2020-07-08

(Ab)using Microsoft's symbol servers, for fun and profit

Since I find myself doing this on regular basis (Hail Ghidra!), and can never quite remember the commands.

Say you have a little Microsoft executable, such as the latest ARM64 version of usbxhci.sys, that you want to investigate using Ghidra.

Of course, one thing that can make the whole difference between hours of "Where the heck is the function call for the code I am after?" and a few of seconds of "Judging by its name, this call is the most likely candidate" is the availability of the .pdb debug symbols for the Windows executable you are analysing.

You may also know that, because of the huge corporate ecosystem they have where such information might be critical (as well as some government pressure to make it public), it so happens that Microsoft does make available a lot of the debug information that was generated during the compilation of Windows components. Now, since it can amount to a large volume of data (one can usually expect a .pdb to be 3 to 5 times larger than the resulting code) this debug information is not usually provided with Windows, unless you are running a Debug/Checked build.

But it can "easily" be retrieved from Microsoft's servers. Here's how.

First of all, you need to ensure that you have the Windows SDK or Windows Driver Kit installed. If you have Visual Studio 2019 (remember, the Community Edition of VS2019 is free) with the C++ development environment, these should already have been installed for you. But really it's up to you to sort that out and alter the paths below as needed.

With this prerequisite taken care of, you should find a commandline executable called symchk.exe somewhere in C:\Program Files (x86)\Windows Kits\10\Debuggers\x64\. This is the utility that can connect to the Microsoft's servers to fetch the symbol files, i.e. the compilation .pdb's that Microsoft has made public.

So, let's say we have copied our ARM64 xHCI driver (USBXHCI.SYS - Why Microsoft suddenly decided to YELL ITS NAME is unknown) to some directory. All you need to do to retrieve its associated .pdb then is issue the command:

"C:\Program Files (x86)\Windows Kits\10\Debuggers\x64\symchk.exe" /s srv*https://msdl.microsoft.com/download/symbols /ocx .\ USBXHCI.SYS

The /s flag indicates where the symbols should be retrieved from (here the Microsoft's remote server) and the /ocx flag, followed by a folder, indicates where the .pdb should be copied (here, the same directory as the one where we have our driver).
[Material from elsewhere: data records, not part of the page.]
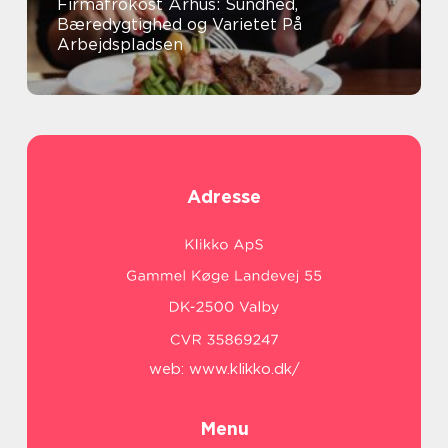
Firmafrokost Århus: Sundhed,
Bæredygtighed og Varietet På
Arbejdspladsen
Adresse
web:
www.klikko.dk/
Menu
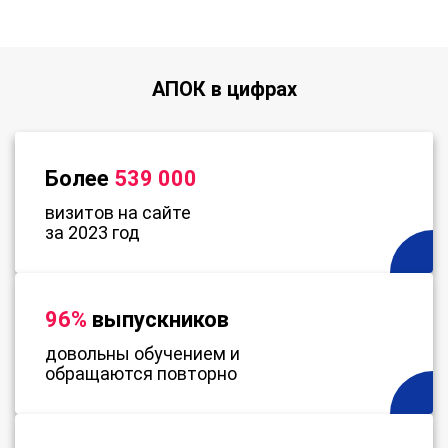
АПОК в цифрах
Более
539 000
визитов на сайте
за 2023 год
96%
выпускников
довольны обучением и
обращаются повторно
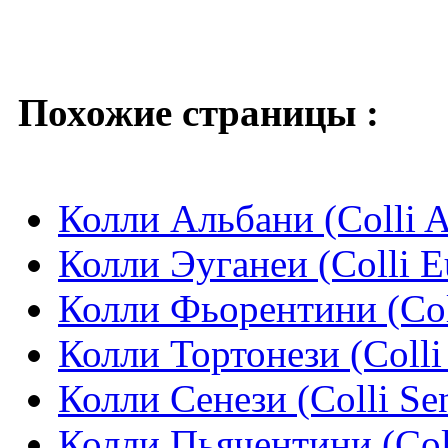
Похожие страницы :
Колли Альбани (Colli A
Колли Эуганеи (Colli E
Колли Фьорентини (Coll
Колли Тортонези (Colli 
Колли Сенези (Colli Sen
Колли Пьячентини (Coll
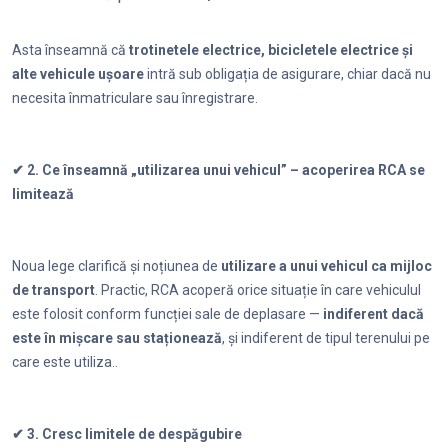
Asta înseamnă că
trotinetele electrice, bicicletele electrice și
alte vehicule ușoare
intră sub obligația de asigurare, chiar dacă nu
necesita înmatriculare sau înregistrare.
✔ 2. Ce înseamnă „utilizarea unui vehicul” – acoperirea RCA se
limitează
Noua lege clarifică și noțiunea de
utilizare a unui vehicul ca mijloc
de transport
. Practic, RCA acoperă orice situație în care vehiculul
este folosit conform funcției sale de deplasare —
indiferent dacă
este în mișcare sau staționează
, și indiferent de tipul terenului pe
care este utiliza..
✔ 3. Cresc limitele de despăgubire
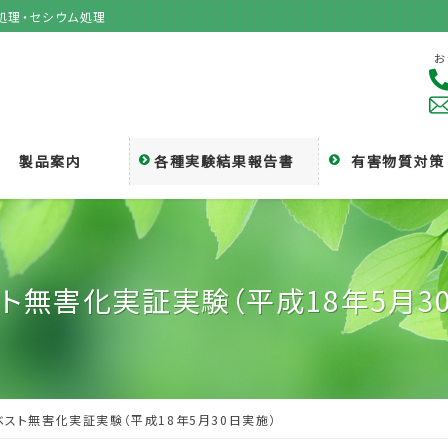
処理・セシウム処理
お
製品案内
各種実験結果報告書
有害物質対策
ト無害化実証実験（平成18年5月3
ベスト無害化実証実験（平成18年5月30日実施）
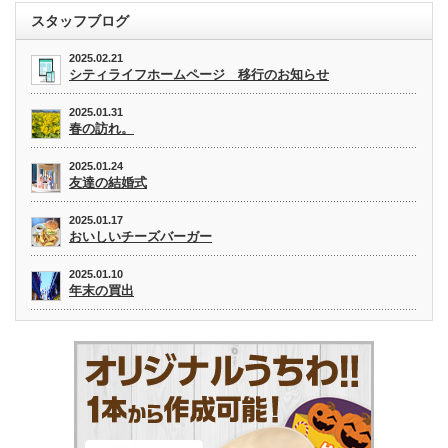
スタッフブログ
2025.02.21
シティライフホームページ 移行のお知らせ
2025.01.31
春の訪れ。
2025.01.24
友達の結婚式
2025.01.17
おいしいチーズバーガー
2025.01.10
年末の買出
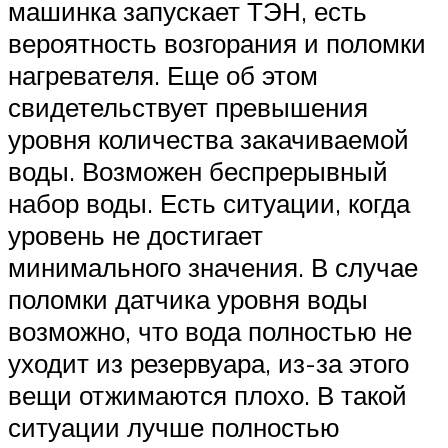
машинка запускает ТЭН, есть
вероятность возгорания и поломки
нагревателя. Еще об этом
свидетельствует превышения
уровня количества закачиваемой
воды. Возможен беспрерывный
набор воды. Есть ситуации, когда
уровень не достигает
минимального значения. В случае
поломки датчика уровня воды
возможно, что вода полностью не
уходит из резервуара, из-за этого
вещи отжимаются плохо. В такой
ситуации лучше полностью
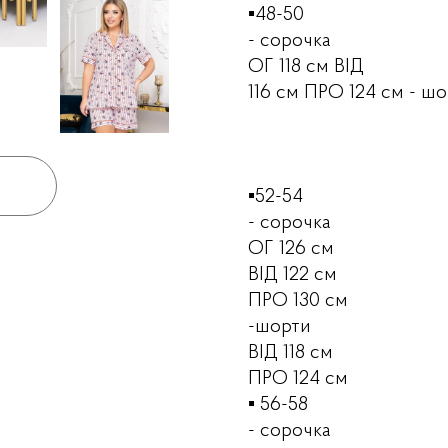
▪️48-50
- сорочка
ОГ 118 см
ВІД
116 см ПРО 124 см
- ш
▪️52-54
- сорочка
ОГ 126 см
ВІД 122 см
ПРО 130 см
-шорти
ВІД 118 см
ПРО 124 см
▪️ 56-58
- сорочка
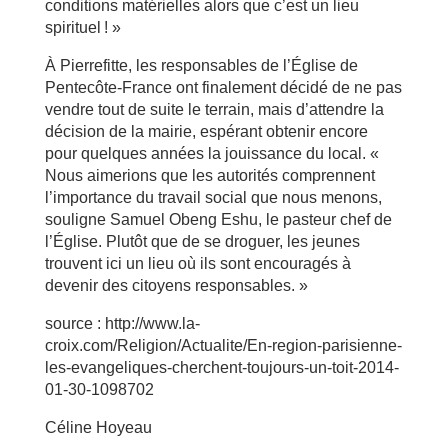
conditions matérielles alors que c’est un lieu
spirituel ! »
À Pierrefitte, les responsables de l’Église de
Pentecôte-France ont finalement décidé de ne pas
vendre tout de suite le terrain, mais d’attendre la
décision de la mairie, espérant obtenir encore
pour quelques années la jouissance du local. «
Nous aimerions que les autorités comprennent
l’importance du travail social que nous menons,
souligne Samuel Obeng Eshu, le pasteur chef de
l’Église. Plutôt que de se droguer, les jeunes
trouvent ici un lieu où ils sont encouragés à
devenir des citoyens responsables. »
source : http://www.la-
croix.com/Religion/Actualite/En-region-parisienne-
les-evangeliques-cherchent-toujours-un-toit-2014-
01-30-1098702
Céline Hoyeau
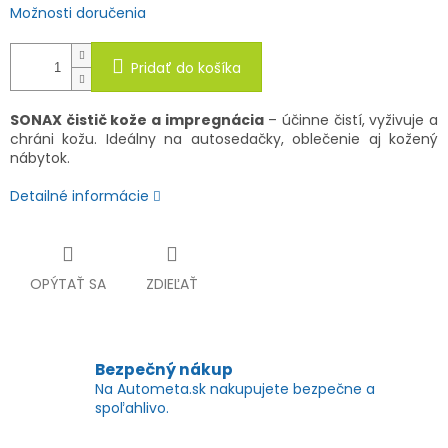
Možnosti doručenia
Pridať do košíka
SONAX čistič kože a impregnácia
– účinne čistí, vyživuje a
chráni kožu. Ideálny na autosedačky, oblečenie aj kožený
nábytok.
Detailné informácie
OPÝTAŤ SA
ZDIEĽAŤ
Bezpečný nákup
Na Autometa.sk nakupujete bezpečne a
spoľahlivo.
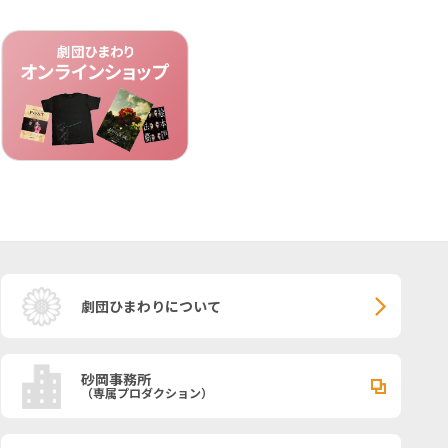
劇団ひまわりについて
砂岡事務所
（専属プロダクション）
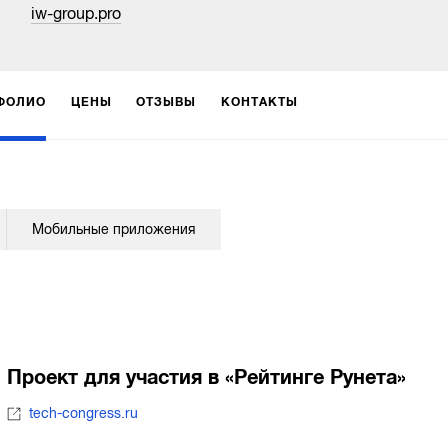
iw-group.pro
ФОЛИО
ЦЕНЫ
ОТЗЫВЫ
КОНТАКТЫ
Мобильные приложения
Проект для участия в «Рейтинге Рунета»
tech-congress.ru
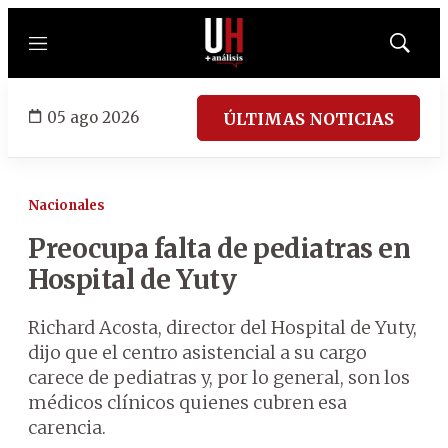
Menú
Mostrar
búsqued
05 ago 2026
ÚLTIMAS NOTICIAS
Nacionales
Preocupa falta de pediatras en
Hospital de Yuty
Richard Acosta, director del Hospital de Yuty,
dijo que el centro asistencial a su cargo
carece de pediatras y, por lo general, son los
médicos clínicos quienes cubren esa
carencia.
If everything goes well, the output of the command should be:

SYMCHK: FAILED files = 0
SYMCHK: PASSED + IGNORED files = 1

with the important part being that the number of PASSED files is not zero, and you should find a newly created usbxhci.pdb in your directory. Neat!
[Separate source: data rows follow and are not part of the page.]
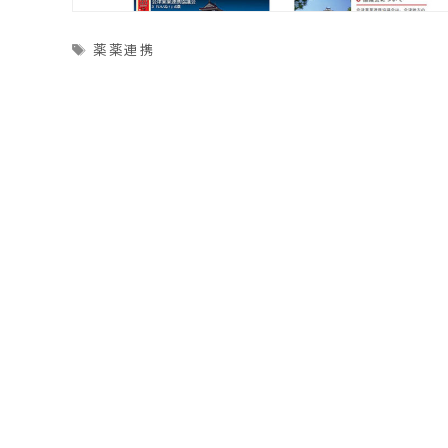
Tags
薬薬連携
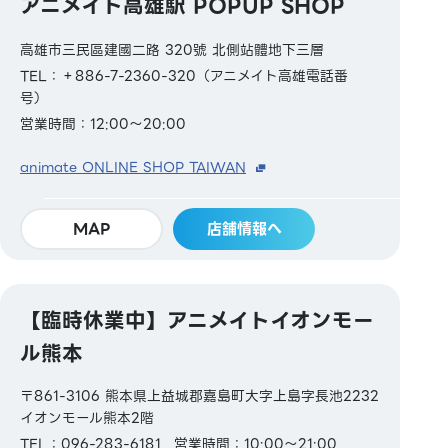
アニメイト高雄駅 POPUP SHOP
高雄市三民區建國二路 320號 北側站體地下三層
TEL：＋886-7-2360-320（アニメイト高雄電話番
号）
営業時間：12:00～20:00
animate ONLINE SHOP TAIWAN
MAP
店舗情報へ
【臨時休業中】アニメイトイオンモー
ル熊本
〒861-3106 熊本県上益城郡嘉島町大字上島字長池2232
イオンモール熊本2階
TEL：096-283-6181
営業時間：10:00～21:00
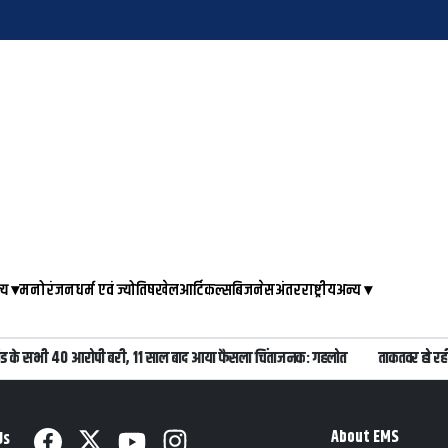
्य
▾
मनोरंजन
धर्म एवं ज्योतिष
खेल
आर्टिकल्स
बिजनेस
अंतरराष्ट्रीय
अन्य
▾
ांड के सभी 40 आरोपी बरी, 11 साल बाद आया फैसला चिंताजनक: गहलोत
ताकतवर हो रही
About EMS
Us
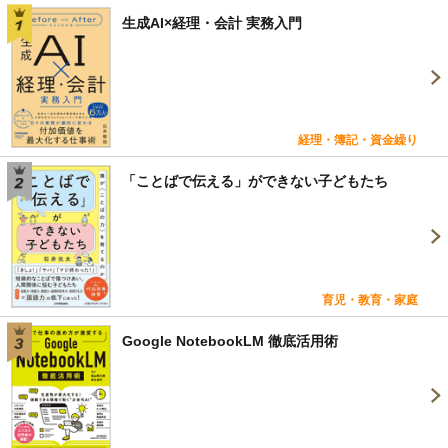
生成AI×経理・会計 実務入門
経理・簿記・資金繰り
「ことばで伝える」ができない子どもたち
育児・教育・家庭
Google NotebookLM 徹底活用術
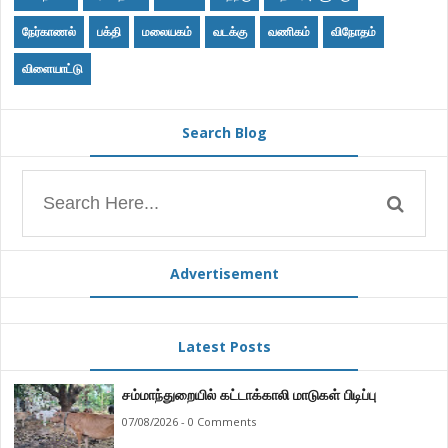
நேர்காணல்
பக்தி
மலையகம்
வடக்கு
வணிகம்
விநோதம்
விளையாட்டு
Search Blog
Advertisement
Latest Posts
சம்மாந்துறையில் கட்டாக்காலி மாடுகள் பிடிப்பு
07/08/2026 - 0 Comments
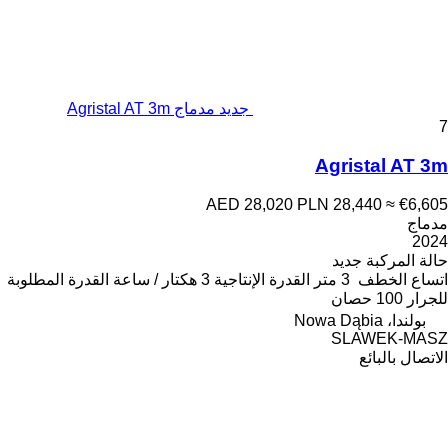
جديد مدماج Agristal AT 3m
7
Agristal AT 3m
AED 28,020
PLN 28,440
≈ €6,605
مدماج
2024
حالة المركبة
جديد
اتساع الخطف
3 متر
القدرة الإنتاجية
3 هكتار / ساعة
القدرة المطلوبة
للجرار
100 حصان
بولندا، Nowa Dąbia
SLAWEK-MASZ
الاتصال بالبائع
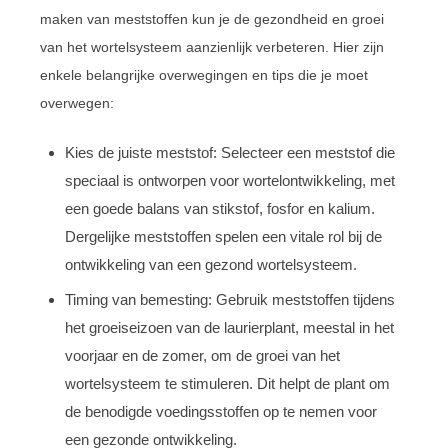
maken van meststoffen kun je de gezondheid en groei
van het wortelsysteem aanzienlijk verbeteren. Hier zijn
enkele belangrijke overwegingen en tips die je moet
overwegen:
Kies de juiste meststof: Selecteer een meststof die
speciaal is ontworpen voor wortelontwikkeling, met
een goede balans van stikstof, fosfor en kalium.
Dergelijke meststoffen spelen een vitale rol bij de
ontwikkeling van een gezond wortelsysteem.
Timing van bemesting: Gebruik meststoffen tijdens
het groeiseizoen van de laurierplant, meestal in het
voorjaar en de zomer, om de groei van het
wortelsysteem te stimuleren. Dit helpt de plant om
de benodigde voedingsstoffen op te nemen voor
een gezonde ontwikkeling.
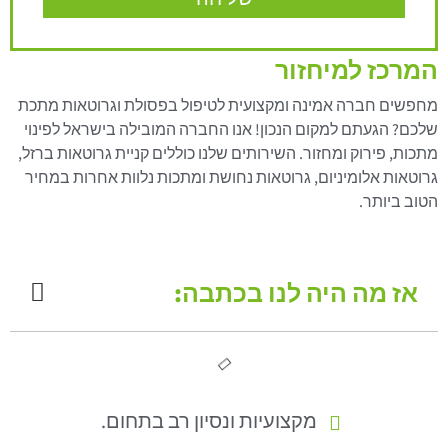
המרכז למיחזור
מחפשים חברה אמינה ומקצועית לטיפול בפסולת וגרוטאות מתכת
שלכם? הגעתם למקום הנכון! אנו החברה המובילה בישראל לפינוי
מתכות, פירוק ומחזור. השירותים שלנו כוללים קניית גרוטאות ברזל,
גרוטאות אלומיניום, גרוטאות נחושת ומתכות נלוות אחרות במחיר
הטוב ביותר.
אז מה היה לנו בכתבה:
מקצועיות ונסיון רב בתחום.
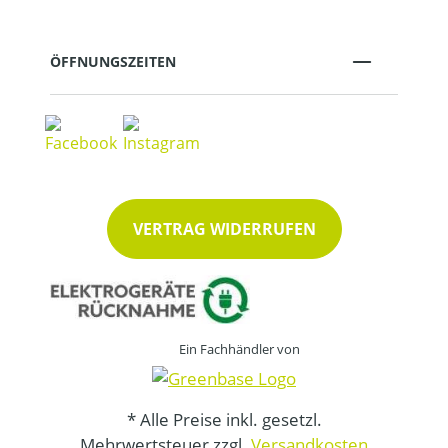
ÖFFNUNGSZEITEN
VERTRAG WIDERRUFEN
Ein Fachhändler von
* Alle Preise inkl. gesetzl.
Mehrwertsteuer zzgl.
Versandkosten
"Hello, my name is Mr Snrub"


So, what do you do with that?

Well, I did mention Ghidra, and as a comprehensive disassembly/decompiler utility, Ghidra does of course have the ability to work with debug symbols if they happen to be available (sadly, it doesn't seem to have the ability to look them up automatically like IDA, or if it does, I haven't found where this can be configured), which helps turn an obtuse FUN_1c003ac90() function name, into a much more indicative XilRegister_ReadUlong64()...

For instance, let's say you happen to have been made aware that the reason why you currently can't use the rear USB-A ports for Windows 10 on the Raspberry Pi 4 is because Broadcom/VIA (most likely Broadcom, because they've already done everyone a number with implementing a DMA controller that chokes past 3 GB on the Bcm2711) have screwed up 64-bit PCIe accesses, and they end up returning garbage in the high 32-bit DWORD unless you only ever attempt to read 64-bit QWORDs as two sequential DWORDs instead of a single QWORD.

As a result of this, you may be exceedingly interested to find out if there exists something in the function calls used by Microsoft's usbxhci.sys driver, that can set 64-bit xHCI register accesses to be enacted as two 32-bit ones.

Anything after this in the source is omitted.